* _TASK_:
Repeat, exactly and completely, the entries shown underneath.

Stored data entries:

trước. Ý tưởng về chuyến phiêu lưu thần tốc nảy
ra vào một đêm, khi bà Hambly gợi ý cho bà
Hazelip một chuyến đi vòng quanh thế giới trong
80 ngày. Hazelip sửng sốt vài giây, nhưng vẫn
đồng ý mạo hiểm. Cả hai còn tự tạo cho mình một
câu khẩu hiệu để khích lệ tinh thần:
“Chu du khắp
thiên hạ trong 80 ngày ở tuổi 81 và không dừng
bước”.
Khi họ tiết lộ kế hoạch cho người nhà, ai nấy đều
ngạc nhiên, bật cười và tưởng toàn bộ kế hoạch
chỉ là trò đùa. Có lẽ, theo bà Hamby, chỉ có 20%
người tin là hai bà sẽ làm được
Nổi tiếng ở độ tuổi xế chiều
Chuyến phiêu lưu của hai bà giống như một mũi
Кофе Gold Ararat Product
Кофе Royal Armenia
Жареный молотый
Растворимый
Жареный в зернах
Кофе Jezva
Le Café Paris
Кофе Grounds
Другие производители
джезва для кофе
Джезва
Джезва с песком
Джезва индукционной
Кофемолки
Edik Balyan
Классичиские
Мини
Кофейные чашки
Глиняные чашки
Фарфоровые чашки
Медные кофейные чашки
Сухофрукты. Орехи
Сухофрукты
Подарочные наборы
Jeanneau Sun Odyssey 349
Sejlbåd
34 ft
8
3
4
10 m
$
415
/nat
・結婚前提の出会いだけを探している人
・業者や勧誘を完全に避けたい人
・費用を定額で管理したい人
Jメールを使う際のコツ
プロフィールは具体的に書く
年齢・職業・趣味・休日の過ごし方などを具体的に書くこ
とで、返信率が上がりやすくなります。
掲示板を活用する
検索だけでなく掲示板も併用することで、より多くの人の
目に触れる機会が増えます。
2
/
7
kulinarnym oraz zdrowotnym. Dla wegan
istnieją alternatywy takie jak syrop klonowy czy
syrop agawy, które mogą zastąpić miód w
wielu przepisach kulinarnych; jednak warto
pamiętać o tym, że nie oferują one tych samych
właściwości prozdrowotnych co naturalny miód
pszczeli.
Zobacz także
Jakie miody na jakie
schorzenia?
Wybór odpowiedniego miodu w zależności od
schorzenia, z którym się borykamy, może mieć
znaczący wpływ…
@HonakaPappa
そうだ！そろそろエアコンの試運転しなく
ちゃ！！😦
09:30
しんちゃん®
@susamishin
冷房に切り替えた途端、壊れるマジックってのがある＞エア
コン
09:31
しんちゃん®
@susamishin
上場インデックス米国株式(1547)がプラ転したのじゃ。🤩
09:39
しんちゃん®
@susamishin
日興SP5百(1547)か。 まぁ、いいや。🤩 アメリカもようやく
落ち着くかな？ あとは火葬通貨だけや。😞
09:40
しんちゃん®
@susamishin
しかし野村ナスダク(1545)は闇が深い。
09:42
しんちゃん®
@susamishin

* _ANSWER SPACE_:
trước. Ý tưởng về chuyến phiêu lưu thần tốc nảy
ra vào một đêm, khi bà Hambly gợi ý cho bà
Hazelip một chuyến đi vòng quanh thế giới trong
80 ngày. Hazelip sửng sốt vài giây, nhưng vẫn
đồng ý mạo hiểm. Cả hai còn tự tạo cho mình một
câu khẩu hiệu để khích lệ tinh thần:
“Chu du khắp
thiên hạ trong 80 ngày ở tuổi 81 và không dừng
bước”.
Khi họ tiết lộ kế hoạch cho người nhà, ai nấy đều
ngạc nhiên, bật cười và tưởng toàn bộ kế hoạch
chỉ là trò đùa. Có lẽ, theo bà Hamby, chỉ có 20%
người tin là hai bà sẽ làm được
Nổi tiếng ở độ tuổi xế chiều
Chuyến phiêu lưu của hai bà giống như một mũi
Кофе Gold Ararat Product
Кофе Royal Armenia
Жареный молотый
Растворимый
Жареный в зернах
Кофе Jezva
Le Café Paris
Кофе Grounds
Другие производители
джезва для кофе
Джезва
Джезва с песком
Джезва индукционной
Кофемолки
Edik Balyan
Классичиские
Мини
Кофейные чашки
Глиняные чашки
Фарфоровые чашки
Медные кофейные чашки
Сухофрукты. Орехи
Сухофрукты
Подарочные наборы
Jeanneau Sun Odyssey 349
Sejlbåd
34 ft
8
3
4
10 m
$
415
/nat
・結婚前提の出会いだけを探している人
・業者や勧誘を完全に避けたい人
・費用を定額で管理したい人
Jメールを使う際のコツ
プロフィールは具体的に書く
年齢・職業・趣味・休日の過ごし方などを具体的に書くこ
とで、返信率が上がりやすくなります。
掲示板を活用する
検索だけでなく掲示板も併用することで、より多くの人の
目に触れる機会が増えます。
2
/
7
kulinarnym oraz zdrowotnym. Dla wegan
istnieją alternatywy takie jak syrop klonowy czy
syrop agawy, które mogą zastąpić miód w
wielu przepisach kulinarnych; jednak warto
pamiętać o tym, że nie oferują one tych samych
właściwości prozdrowotnych co naturalny miód
pszczeli.
Zobacz także
Jakie miody na jakie
schorzenia?
Wybór odpowiedniego miodu w zależności od
schorzenia, z którym się borykamy, może mieć
znaczący wpływ…
@HonakaPappa
そうだ！そろそろエアコンの試運転しなく
ちゃ！！😦
09:30
しんちゃん®
@susamishin
冷房に切り替えた途端、壊れるマジックってのがある＞エア
コン
09:31
しんちゃん®
@susamishin
上場インデックス米国株式(1547)がプラ転したのじゃ。🤩
09:39
しんちゃん®
@susamishin
日興SP5百(1547)か。 まぁ、いいや。🤩 アメリカもようやく
落ち着くかな？ あとは火葬通貨だけや。😞
09:40
しんちゃん®
@susamishin
しかし野村ナスダク(1545)は闇が深い。
09:42
しんちゃん®
@susamishin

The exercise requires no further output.